Is American capitalism providing society with innovation in its relentless search for profit? Certainly not in the auto industry or in the housing industry. What about new products like hydrogen fuel cells? So far as I have been able to find, the main source of innovation is the University of California at Irvine where a public employee, Professor Scott Samuelsen is a world wide leader of hydrogen cell research and applications. Unfortunately for us, Wall Street capitalism has innovated and ineptly managed a large number of ways to make a short term profit without producing anything we need. This management has brought capitalism to its knees and begging for public bailout. Innovation and good management? What about Bear Stearns and Citibank? What about AIG? Lehman Brothers? The coal industry is spending millions in false advertising and PR to sell “clean coal” when no such thing now exists and is not predicted to exist for at least 2 decades. We are experiencing unthinking greed by our brightest national capitalists and not good management and innovation.

The point of all this is not to pick on human beings, misled and oblivious as they may be. Ben Bernanke is a brilliant human being with an IQ far above most of us mortals. He is moral and civilized. Capitalism did not self destruct for the want of human intelligence. The point here is to analyze and recognize the inevitably self destructive dynamic of capitalism itself. Former capitalists and present defenders and revivers of capitalism, Ben Bernanke, liberals like Paul Krugman and Robert Reich, and most importantly our elected Senators must face the facts. Capitalism has now destroyed itself at least at the national and global levels. National capitalists have successfully demanded that we turn over the management of our economy to them. “Privatize” and “let the market handle it” they said. They asked for freedom to invest abroad. We met their demands, loosened regulation, and provided billions and billions of public money to stimulate capitalism. We gave them unfettered freedom to invest and take their production facilities anywhere on the planet Despite this capitalism and capitalists have totally failed us. There is no point in trying to revive this blown economic engine at the national level.

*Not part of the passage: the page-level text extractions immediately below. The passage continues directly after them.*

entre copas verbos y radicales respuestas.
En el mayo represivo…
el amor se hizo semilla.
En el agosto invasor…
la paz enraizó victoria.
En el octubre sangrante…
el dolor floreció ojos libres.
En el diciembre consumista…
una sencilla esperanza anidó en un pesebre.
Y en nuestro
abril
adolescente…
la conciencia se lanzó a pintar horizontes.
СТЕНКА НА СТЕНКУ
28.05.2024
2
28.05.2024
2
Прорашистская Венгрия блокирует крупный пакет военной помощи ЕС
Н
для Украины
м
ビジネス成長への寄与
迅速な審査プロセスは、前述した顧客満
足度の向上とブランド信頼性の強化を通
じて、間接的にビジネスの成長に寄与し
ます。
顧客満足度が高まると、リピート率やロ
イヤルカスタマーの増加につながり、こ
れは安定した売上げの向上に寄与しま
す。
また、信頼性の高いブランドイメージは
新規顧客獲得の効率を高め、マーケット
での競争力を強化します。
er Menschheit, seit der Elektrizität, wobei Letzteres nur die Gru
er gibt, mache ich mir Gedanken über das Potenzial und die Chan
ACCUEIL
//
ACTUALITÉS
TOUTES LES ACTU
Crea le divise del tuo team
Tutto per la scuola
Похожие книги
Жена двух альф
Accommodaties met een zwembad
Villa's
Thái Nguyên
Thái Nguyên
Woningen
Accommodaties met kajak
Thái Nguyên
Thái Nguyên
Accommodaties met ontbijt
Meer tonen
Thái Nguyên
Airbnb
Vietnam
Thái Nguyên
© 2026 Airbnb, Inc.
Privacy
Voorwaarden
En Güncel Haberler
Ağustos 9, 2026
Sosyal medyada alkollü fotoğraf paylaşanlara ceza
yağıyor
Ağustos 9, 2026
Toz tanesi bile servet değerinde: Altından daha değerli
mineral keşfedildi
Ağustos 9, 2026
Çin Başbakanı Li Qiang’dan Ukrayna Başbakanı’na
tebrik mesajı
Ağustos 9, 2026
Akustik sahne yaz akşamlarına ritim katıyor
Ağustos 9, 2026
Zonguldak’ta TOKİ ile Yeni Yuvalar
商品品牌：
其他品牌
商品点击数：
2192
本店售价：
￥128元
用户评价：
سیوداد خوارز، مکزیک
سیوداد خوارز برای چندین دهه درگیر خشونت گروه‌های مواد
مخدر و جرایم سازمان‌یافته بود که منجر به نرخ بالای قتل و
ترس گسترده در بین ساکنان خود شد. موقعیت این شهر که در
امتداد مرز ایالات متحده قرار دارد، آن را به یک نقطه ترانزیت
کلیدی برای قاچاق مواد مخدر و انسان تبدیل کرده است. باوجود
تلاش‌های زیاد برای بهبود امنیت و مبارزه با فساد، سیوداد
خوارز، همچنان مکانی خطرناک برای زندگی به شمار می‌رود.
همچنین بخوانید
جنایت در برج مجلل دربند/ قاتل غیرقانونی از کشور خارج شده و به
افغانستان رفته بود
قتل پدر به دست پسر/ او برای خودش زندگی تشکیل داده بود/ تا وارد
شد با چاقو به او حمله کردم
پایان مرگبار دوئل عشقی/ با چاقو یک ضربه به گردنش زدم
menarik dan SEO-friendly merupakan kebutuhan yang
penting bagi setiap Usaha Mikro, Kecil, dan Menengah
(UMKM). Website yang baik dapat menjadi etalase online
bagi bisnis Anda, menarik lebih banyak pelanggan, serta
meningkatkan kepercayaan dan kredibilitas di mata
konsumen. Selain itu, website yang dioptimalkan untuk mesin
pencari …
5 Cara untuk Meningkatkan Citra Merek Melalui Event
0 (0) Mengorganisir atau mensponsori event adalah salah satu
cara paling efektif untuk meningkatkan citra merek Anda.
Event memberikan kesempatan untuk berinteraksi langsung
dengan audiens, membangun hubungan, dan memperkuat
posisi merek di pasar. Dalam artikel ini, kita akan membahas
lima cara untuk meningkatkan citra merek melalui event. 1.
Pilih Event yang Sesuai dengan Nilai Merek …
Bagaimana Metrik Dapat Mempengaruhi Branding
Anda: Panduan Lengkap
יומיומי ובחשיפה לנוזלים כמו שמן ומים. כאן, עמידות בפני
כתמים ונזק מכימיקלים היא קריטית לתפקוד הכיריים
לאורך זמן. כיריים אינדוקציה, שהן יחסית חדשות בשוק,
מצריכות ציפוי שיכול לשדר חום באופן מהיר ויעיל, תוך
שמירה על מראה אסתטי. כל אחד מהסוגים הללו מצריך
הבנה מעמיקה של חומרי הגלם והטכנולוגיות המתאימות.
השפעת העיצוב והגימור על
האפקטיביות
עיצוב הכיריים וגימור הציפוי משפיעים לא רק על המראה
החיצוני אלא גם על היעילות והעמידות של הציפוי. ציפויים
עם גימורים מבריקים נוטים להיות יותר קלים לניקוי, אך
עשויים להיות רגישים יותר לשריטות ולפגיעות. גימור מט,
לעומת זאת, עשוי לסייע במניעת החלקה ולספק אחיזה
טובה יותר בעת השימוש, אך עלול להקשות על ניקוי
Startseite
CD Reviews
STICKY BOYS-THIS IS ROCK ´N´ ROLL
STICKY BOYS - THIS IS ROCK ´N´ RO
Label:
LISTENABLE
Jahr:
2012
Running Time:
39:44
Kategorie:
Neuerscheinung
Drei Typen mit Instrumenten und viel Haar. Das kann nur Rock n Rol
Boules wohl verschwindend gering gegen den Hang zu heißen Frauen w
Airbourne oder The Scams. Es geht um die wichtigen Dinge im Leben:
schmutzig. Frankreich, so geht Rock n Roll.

We, through our democratic government, led by our new President Obama must take over the overall management of our national economy and our currency away from the market, away from Wall Street and away from the Federal Reserve Bank. We must use our public money much more directly and efficiently to solve real problems. For example, to meet the tragedy of those whose pensions are now vastly diminished in value, we must use public money to meet legitimate expectations. We must tax the wealth of those who “made out” during the bubbles and bailouts to fund what needs to be done

Our local capitalism in our local communities should not be much affected. A Federal Loan Bank can supply local auto dealers, hardware stores, and grocery stores with routine business loans for innovation. This Federal Bank could supply us with affordable housing loans. We are apparently not ready as citizens and voters to manage our local economies. Local capitalism should continue in our local communities. The civic impulse in us Americans seems to be in relatively short supply. We can barely manifest enough civic energy to vote periodically. Most union members do not attend union meetings. We so far do not have enough civic energy or interest to manage our local businesses through employee ownership and management. If bursts of civic energy should emerge to challenge capitalism on the local level, employees and voters can form Mondragon co-operatives so that they can be owner-managers of local business.

We challenge any and all remaining defenders of capitalism to show precisely how this analysis is wrong. If President Obama’s official advisors, or any one thinks that it is, put forth what you believe to be a more accurate analysis of the inner dynamics of capitalism.